Nordkurier.de
  Samstag, 7. Februar 2004
   
Bio-Produktion bei der Schweinemast ermöglicht Ertrag
 
Landwirtschaftliche Firma sichert über mehrere Standbeine die Existenz
Blankensee (km). Lediglich eine Firma gibt es im Grenzdorf Blankensee: Die Agrar GmbH Pampow - Blankensee mit ihrem Tochterunternehmen Extensive Rinderproduktion GmbH Pampow - Blankensee. In diesem Nachfolgebetrieb der ehemaligen Landwirtschaftliche Produktionsgenossenschaften (LPG) sind in arbeitsintensiven Zeiten bis zu 20 Mitarbeiter angestellt. "Unser Ziel ist es, mehrere Standbeine zu haben. Falls ein Produktionszweig wegbricht, ist die Existenz nicht so gefährdet", erläutert Geschäftsführer Reinhard Senckpiel die Strategie des Unternehmens.
Die intensiv bewirtschaftete Fläche des landwirtschaftlichen Unternehmens beträgt 780 Hektar. Dort werden Marktfrüchte wie Getreide und Raps angebaut. Weiterhin wird Futter für Rinder produziert, beispielsweise Mais, Maissilage und Maisschrot. "Um Maisschrot zu erhalten, wird der Mais ganz normal gedroschen und die Körner sofort in eine Schrotmühle gebracht" erklärt der Geschäftsführer. Diese Verfahrensweise ist billiger, da nicht getrocknet werden muss und Transportkosten entfallen.
Für die Milchproduktion nutzt die Agrar GmbH rund 170 Rinder. Inklusive der eigene Nachzucht und der Fersen beläuft sich der Bestand auf rund 280 Tiere. "Bei einer ordentlichen Produktion schaffen wir unsere Milchquote", rechnet Reinhard Senckpiel vor.

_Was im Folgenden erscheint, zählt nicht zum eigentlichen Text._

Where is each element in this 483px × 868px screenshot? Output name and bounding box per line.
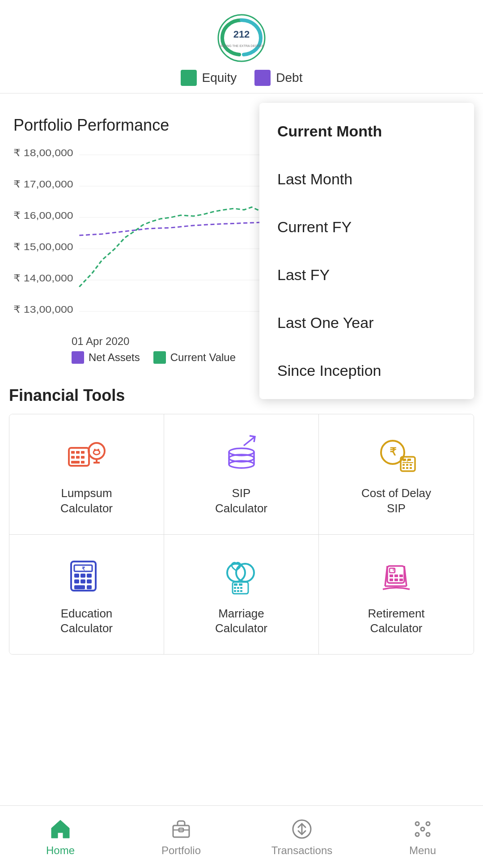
current-value-swatch	[153, 351, 166, 364]
svg-rect-55	[74, 579, 79, 583]
svg-rect-57	[87, 579, 92, 583]
dropdown-item-current-month[interactable]: Current Month	[259, 107, 474, 155]
svg-rect-23	[81, 461, 85, 464]
svg-text:×: ×	[403, 458, 406, 463]
svg-rect-67	[237, 587, 239, 589]
net-assets-legend: Net Assets	[72, 351, 140, 364]
debt-label: Debt	[276, 71, 302, 85]
app-logo: 212 MAKING THE EXTRA DEGREE	[217, 13, 266, 63]
nav-menu-label: Menu	[409, 844, 436, 857]
svg-text:₹ 16,00,000: ₹ 16,00,000	[13, 210, 73, 221]
svg-rect-19	[71, 456, 75, 459]
svg-rect-42	[402, 464, 405, 466]
education-tool[interactable]: ₹ EducationCalculator	[9, 535, 164, 655]
retirement-icon: ₹	[374, 553, 419, 597]
svg-text:₹ 13,00,000: ₹ 13,00,000	[13, 304, 73, 315]
svg-rect-66	[234, 587, 236, 589]
svg-rect-75	[394, 574, 398, 577]
svg-rect-78	[394, 579, 398, 581]
portfolio-icon	[169, 817, 193, 841]
svg-rect-64	[234, 583, 237, 586]
dropdown-item-last-one-year[interactable]: Last One Year	[259, 299, 474, 347]
equity-legend: Equity	[181, 70, 237, 86]
net-assets-label: Net Assets	[89, 351, 140, 364]
current-value-label: Current Value	[170, 351, 236, 364]
debt-legend: Debt	[254, 70, 302, 86]
app-header: 212 MAKING THE EXTRA DEGREE Equity Debt	[0, 0, 483, 102]
svg-point-27	[93, 450, 100, 455]
svg-text:212: 212	[233, 29, 250, 40]
current-value-legend: Current Value	[153, 351, 236, 364]
svg-text:MAKING THE EXTRA DEGREE: MAKING THE EXTRA DEGREE	[219, 44, 264, 47]
marriage-icon	[219, 553, 264, 597]
svg-text:₹ 15,00,000: ₹ 15,00,000	[13, 241, 73, 252]
nav-home-label: Home	[46, 844, 75, 857]
marriage-label: MarriageCalculator	[215, 606, 267, 637]
dropdown-item-last-fy[interactable]: Last FY	[259, 251, 474, 299]
transactions-icon	[290, 817, 314, 841]
lumpsum-tool[interactable]: LumpsumCalculator	[9, 414, 164, 535]
marriage-tool[interactable]: MarriageCalculator	[164, 535, 319, 655]
dropdown-item-last-month[interactable]: Last Month	[259, 155, 474, 203]
svg-rect-20	[76, 456, 80, 459]
education-icon: ₹	[64, 553, 109, 597]
svg-rect-79	[399, 579, 403, 581]
svg-point-89	[415, 822, 419, 825]
svg-rect-17	[76, 451, 80, 454]
bottom-navigation: Home Portfolio Transactions Menu	[0, 805, 483, 868]
svg-text:₹ 18,00,000: ₹ 18,00,000	[13, 147, 73, 158]
dropdown-item-since-inception[interactable]: Since Inception	[259, 347, 474, 395]
svg-point-93	[421, 827, 424, 831]
svg-text:+: +	[406, 459, 409, 464]
education-label: EducationCalculator	[60, 606, 113, 637]
sip-icon	[219, 432, 264, 477]
svg-point-90	[426, 822, 430, 825]
financial-tools-section: Financial Tools	[0, 373, 483, 664]
nav-portfolio[interactable]: Portfolio	[121, 817, 242, 857]
svg-rect-70	[237, 590, 239, 592]
svg-rect-59	[87, 585, 92, 589]
svg-rect-65	[239, 583, 242, 586]
equity-label: Equity	[202, 71, 237, 85]
svg-rect-68	[240, 587, 242, 589]
svg-rect-22	[71, 461, 80, 464]
chart-legend-row: Equity Debt	[0, 70, 483, 94]
svg-line-82	[404, 566, 407, 586]
nav-transactions-label: Transactions	[271, 844, 333, 857]
nav-portfolio-label: Portfolio	[161, 844, 201, 857]
tools-grid: LumpsumCalculator SIPCalculator	[9, 414, 474, 655]
svg-line-81	[385, 566, 387, 586]
svg-rect-77	[390, 579, 393, 581]
svg-text:₹: ₹	[392, 568, 395, 573]
svg-rect-76	[399, 574, 403, 577]
home-icon	[49, 817, 72, 841]
lumpsum-label: LumpsumCalculator	[60, 486, 113, 516]
svg-text:₹: ₹	[390, 446, 397, 458]
nav-home[interactable]: Home	[0, 817, 121, 857]
svg-point-91	[415, 833, 419, 836]
dropdown-item-current-fy[interactable]: Current FY	[259, 203, 474, 251]
nav-transactions[interactable]: Transactions	[242, 817, 362, 857]
sip-tool[interactable]: SIPCalculator	[164, 414, 319, 535]
svg-point-24	[89, 443, 105, 459]
svg-line-35	[244, 437, 255, 446]
menu-icon	[411, 817, 434, 841]
svg-text:₹ 14,00,000: ₹ 14,00,000	[13, 272, 73, 283]
equity-swatch	[181, 70, 197, 86]
svg-rect-21	[81, 456, 85, 459]
svg-rect-16	[71, 451, 75, 454]
svg-rect-54	[87, 574, 92, 578]
cost-delay-sip-label: Cost of DelaySIP	[361, 486, 431, 516]
retirement-label: RetirementCalculator	[368, 606, 424, 637]
svg-rect-44	[410, 464, 412, 466]
svg-rect-47	[410, 467, 412, 469]
debt-swatch	[254, 70, 271, 86]
lumpsum-icon	[64, 432, 109, 477]
cost-delay-sip-tool[interactable]: ₹ + × Cost of DelaySIP	[319, 414, 474, 535]
nav-menu[interactable]: Menu	[362, 817, 483, 857]
svg-rect-43	[406, 464, 408, 466]
svg-rect-69	[234, 590, 236, 592]
svg-text:₹: ₹	[81, 566, 85, 571]
retirement-tool[interactable]: ₹ RetirementCalculator	[319, 535, 474, 655]
svg-rect-58	[74, 585, 85, 589]
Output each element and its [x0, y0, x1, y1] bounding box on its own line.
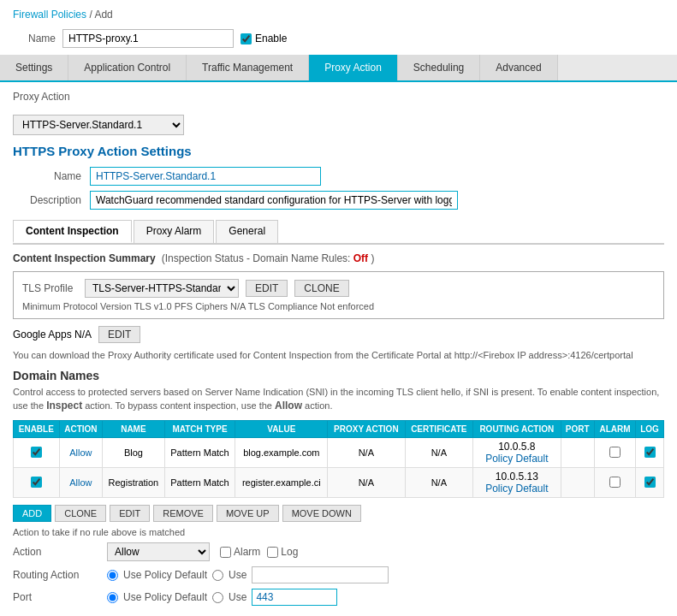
routing-use-input[interactable] [252, 566, 389, 583]
col-certificate: CERTIFICATE [405, 421, 473, 438]
row2-alarm[interactable] [609, 477, 621, 488]
inspection-status: (Inspection Status - Domain Name Rules: … [158, 252, 374, 264]
description-input[interactable] [90, 191, 458, 210]
row1-alarm[interactable] [609, 447, 621, 458]
port-input[interactable] [252, 589, 337, 606]
row1-name: Blog [103, 438, 164, 468]
table-row: Allow Registration Pattern Match registe… [14, 468, 664, 498]
add-btn[interactable]: ADD [13, 505, 51, 522]
enable-checkbox[interactable] [241, 33, 252, 44]
port-radio-group: Use Policy Default Use [107, 589, 337, 606]
section-title: HTTPS Proxy Action Settings [13, 144, 664, 158]
col-value: VALUE [235, 421, 328, 438]
row2-log[interactable] [644, 477, 656, 488]
row1-proxy-action: N/A [328, 438, 405, 468]
tab-proxy-action[interactable]: Proxy Action [309, 55, 398, 80]
domain-names-section: Domain Names Control access to protected… [13, 369, 664, 606]
content-area: Proxy Action HTTPS-Server.Standard.1 HTT… [0, 82, 677, 616]
name-input[interactable] [62, 29, 234, 48]
alarm-checkbox[interactable] [220, 547, 231, 558]
row1-log[interactable] [644, 447, 656, 458]
breadcrumb-parent[interactable]: Firewall Policies [13, 9, 86, 21]
row1-routing-action: 10.0.5.8 Policy Default [473, 438, 561, 468]
tab-traffic-mgmt[interactable]: Traffic Management [187, 55, 309, 80]
routing-radio-group: Use Policy Default Use [107, 566, 389, 583]
name-field-input[interactable] [90, 167, 321, 186]
tab-advanced[interactable]: Advanced [480, 55, 557, 80]
google-apps-label: Google Apps N/A [13, 329, 92, 341]
edit-btn[interactable]: EDIT [110, 505, 150, 522]
enable-check: Enable [241, 33, 287, 44]
routing-action-row: Routing Action Use Policy Default Use [13, 566, 664, 583]
col-action: ACTION [59, 421, 103, 438]
clone-btn[interactable]: CLONE [55, 505, 106, 522]
proxy-action-select-row: HTTPS-Server.Standard.1 [13, 115, 664, 135]
remove-btn[interactable]: REMOVE [153, 505, 213, 522]
google-apps-edit-btn[interactable]: EDIT [98, 326, 140, 343]
port-label: Port [13, 591, 107, 603]
description-row: Description [13, 191, 664, 210]
tab-app-control[interactable]: Application Control [68, 55, 187, 80]
tls-edit-btn[interactable]: EDIT [246, 280, 288, 297]
col-match-type: MATCH TYPE [164, 421, 235, 438]
routing-radio1-label: Use Policy Default [123, 569, 207, 581]
sub-tab-general[interactable]: General [216, 220, 278, 243]
domain-names-desc: Control access to protected servers base… [13, 386, 664, 413]
breadcrumb: Firewall Policies / Add [0, 0, 677, 26]
name-field-label: Name [13, 170, 90, 182]
routing-radio1[interactable] [107, 570, 118, 581]
row1-value: blog.example.com [235, 438, 328, 468]
routing-radio2-label: Use [229, 569, 246, 581]
row2-enable[interactable] [31, 477, 42, 488]
tab-scheduling[interactable]: Scheduling [398, 55, 480, 80]
no-match-label: Action to take if no rule above is match… [13, 527, 664, 537]
tls-clone-btn[interactable]: CLONE [294, 280, 348, 297]
name-row: Name Enable [0, 26, 677, 55]
port-radio2[interactable] [212, 592, 223, 603]
proxy-action-row: Proxy Action [13, 91, 664, 106]
bottom-form: Action Allow Alarm Log [13, 542, 664, 606]
row2-routing-action: 10.0.5.13 Policy Default [473, 468, 561, 498]
row1-action[interactable]: Allow [59, 438, 103, 468]
action-form-row: Action Allow Alarm Log [13, 542, 664, 561]
move-down-btn[interactable]: MOVE DOWN [282, 505, 361, 522]
row2-proxy-action: N/A [328, 468, 405, 498]
google-apps-row: Google Apps N/A EDIT [13, 326, 664, 343]
col-alarm: ALARM [594, 421, 635, 438]
port-radio1[interactable] [107, 592, 118, 603]
tab-settings[interactable]: Settings [0, 55, 68, 80]
row2-certificate: N/A [405, 468, 473, 498]
action-select[interactable]: Allow [107, 542, 210, 561]
routing-radio2[interactable] [212, 570, 223, 581]
cert-notice: You can download the Proxy Authority cer… [13, 350, 664, 360]
move-up-btn[interactable]: MOVE UP [217, 505, 279, 522]
alarm-checkbox-label: Alarm [220, 546, 260, 558]
row1-certificate: N/A [405, 438, 473, 468]
tabs-bar: Settings Application Control Traffic Man… [0, 55, 677, 82]
port-radio2-label: Use [229, 591, 246, 603]
sub-tab-proxy-alarm[interactable]: Proxy Alarm [134, 220, 215, 243]
col-enable: ENABLE [14, 421, 60, 438]
proxy-action-label: Proxy Action [13, 91, 70, 103]
domain-names-title: Domain Names [13, 369, 664, 382]
page: Firewall Policies / Add Name Enable Sett… [0, 0, 677, 616]
row2-name: Registration [103, 468, 164, 498]
col-port: PORT [561, 421, 594, 438]
col-name: NAME [103, 421, 164, 438]
routing-action-label: Routing Action [13, 569, 107, 581]
row1-port [561, 438, 594, 468]
log-checkbox-label: Log [267, 546, 298, 558]
proxy-action-select[interactable]: HTTPS-Server.Standard.1 [13, 115, 184, 135]
port-radio1-label: Use Policy Default [123, 591, 207, 603]
tls-row: TLS Profile TLS-Server-HTTPS-Standard ED… [22, 279, 655, 298]
inspection-status-value: Off [353, 252, 368, 264]
row1-match-type: Pattern Match [164, 438, 235, 468]
row2-action[interactable]: Allow [59, 468, 103, 498]
tls-box: TLS Profile TLS-Server-HTTPS-Standard ED… [13, 271, 664, 319]
row1-enable[interactable] [31, 447, 42, 458]
sub-tab-content-inspection[interactable]: Content Inspection [13, 220, 132, 243]
inspection-title: Content Inspection Summary (Inspection S… [13, 252, 664, 264]
log-checkbox[interactable] [267, 547, 278, 558]
tls-profile-select[interactable]: TLS-Server-HTTPS-Standard [85, 279, 239, 298]
row2-value: register.example.ci [235, 468, 328, 498]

Um auf dem landwirtschaftlichen Markt bestehen zu können, hat sich das Unternehmen eine Nische gesucht und sich bei der Schweinemast auf eine Bio-Produktion umgestellt. "Für ein normales Mastschwein bekommt man um die 90 Euro. Da kann doch keiner mehr von existieren", ärgert sich der Geschäftsführer. Das Tochterunternehmen betreibt die Mutterkuhhaltung und realisiert auf einer Fläche von etwa 600 Hektar die eigene Futterproduktion. Trotz der erfolgreichen Bilanz ist Reinhard Senckpiel nicht glücklich über die Situation in der Landwirtschaft: Früher waren einmal über 200 Leute hier tätig, und heute haben wir mit steigenden Kosten zu kämpfen, erhalten aber immer weniger für unsere Produkte.